The challenge for companies targeting AIM 13/08/2010
With AIM investment advisers speaking of ‘cautious optimism’ and a ‘stronger deal pipeline’, Robert Tyerman assesses whether we are soon to see a deluge of new issues
In a timely development, the London Stock Exchange’s launch of a new online retail bond market for government and corporate bonds – the Order book for Retail Bonds (ORB) – has positive implications not only for private investors but for the small and medium-sized companies they invest in too.
First day’s dealings in a market offering private punters a secondary market in London-listed debt securities began on 1 February, with the first bonds made available in blue-chips such as Tesco, BT and Royal Bank of Scotland.
Yes, dealings on day one were modest, but volumes should build as retail investors, until now excluded from the bond market due to the minimum £50,000 lot size in which most bonds are traded, warm to the opportunity.
Operating in the same way as trading shares, with two-way spreads, the new market now allows private investors to buy and sell modestly sized individual corporate bonds and gilts as easily as they can trade shares.
Deal sizes could be as low as £1,000 (or even lower), and with interest rates at a historic low and yields on cash in the bank negligible, investors should take a serious look at this newly available market, even though some corporate bonds have already performed pretty well. So far, more than 15 retail brokers have signed up to operate in the new market, though the LSE expects that figure to rise closer to 20.

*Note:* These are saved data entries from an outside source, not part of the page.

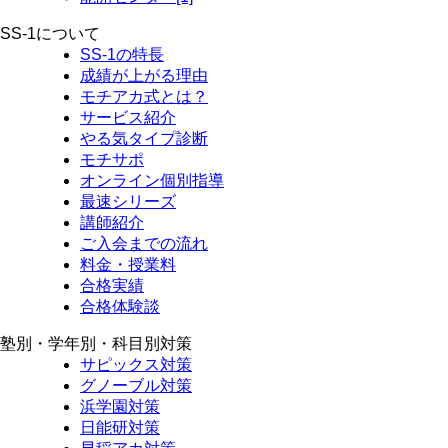
SS-1について
SS-1の特長
成績が上がる理由
モチアカ式とは？
サービス紹介
やる気タイプ診断
モチサポ
オンライン個別指導
最速シリーズ
講師紹介
ご入会までの流れ
料金・授業料
合格実績
合格体験談
塾別・学年別・科目別対策
サピックス対策
グノーブル対策
浜学園対策
日能研対策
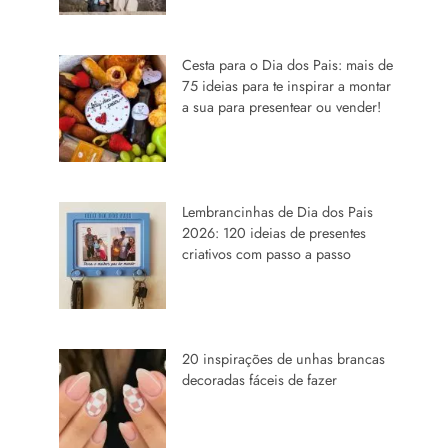
Cesta para o Dia dos Pais: mais de
75 ideias para te inspirar a montar
a sua para presentear ou vender!
Lembrancinhas de Dia dos Pais
2026: 120 ideias de presentes
criativos com passo a passo
20 inspirações de unhas brancas
decoradas fáceis de fazer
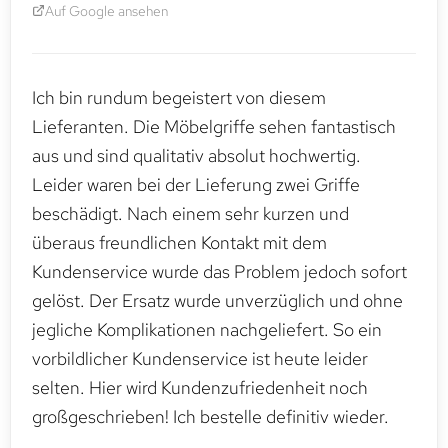
Auf Google ansehen
Ich bin rundum begeistert von diesem
Lieferanten. Die Möbelgriffe sehen fantastisch
aus und sind qualitativ absolut hochwertig.
Leider waren bei der Lieferung zwei Griffe
beschädigt. Nach einem sehr kurzen und
überaus freundlichen Kontakt mit dem
Kundenservice wurde das Problem jedoch sofort
gelöst. Der Ersatz wurde unverzüglich und ohne
jegliche Komplikationen nachgeliefert. So ein
vorbildlicher Kundenservice ist heute leider
selten. Hier wird Kundenzufriedenheit noch
großgeschrieben! Ich bestelle definitiv wieder.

Leading capital markets lawyer Andrew Chen, of international law firm Jones Day, waxes lyrical about the benefits of the launch, particularly on the corporate bond side: ‘Retail investors can now deal in bonds in much smaller sizes of £1,000, and over time I think this will come down, if there is enough retail demand, but time will tell if it is successful.’

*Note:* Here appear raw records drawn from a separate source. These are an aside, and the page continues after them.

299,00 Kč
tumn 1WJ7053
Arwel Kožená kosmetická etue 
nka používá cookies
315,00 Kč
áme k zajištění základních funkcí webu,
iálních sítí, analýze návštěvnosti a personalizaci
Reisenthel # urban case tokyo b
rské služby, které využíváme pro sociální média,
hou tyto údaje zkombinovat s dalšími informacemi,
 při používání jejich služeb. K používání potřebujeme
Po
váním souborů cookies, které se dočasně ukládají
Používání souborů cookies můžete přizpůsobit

Chen also points out that the new market could benefit investors in another way, by providing an alternative pool of investment capital to the small and medium-sized companies they invest in.
‘It will be a huge benefit to smaller companies, which are having difficulty in getting financing from the banks,’ explains Chen. ‘The hope is that more and more of these companies will now start issuing [bonds].’
He insists that ‘some of the mid-cap brokers are urging clients to start issuing bonds’, and believes that ‘FTSE 250 and FTSE 350 companies could come to market, and it would be a huge source of funding for them’. Chen sees even more companies seeking to raise debt finance from retail investors, ‘if pending European Commission proposals to simplify prospectuses for capital raising by SMEs are adopted’.
However the retail bond market develops, the universe for private investors has widened and the funding options for small-caps have broadened, which can be no bad thing.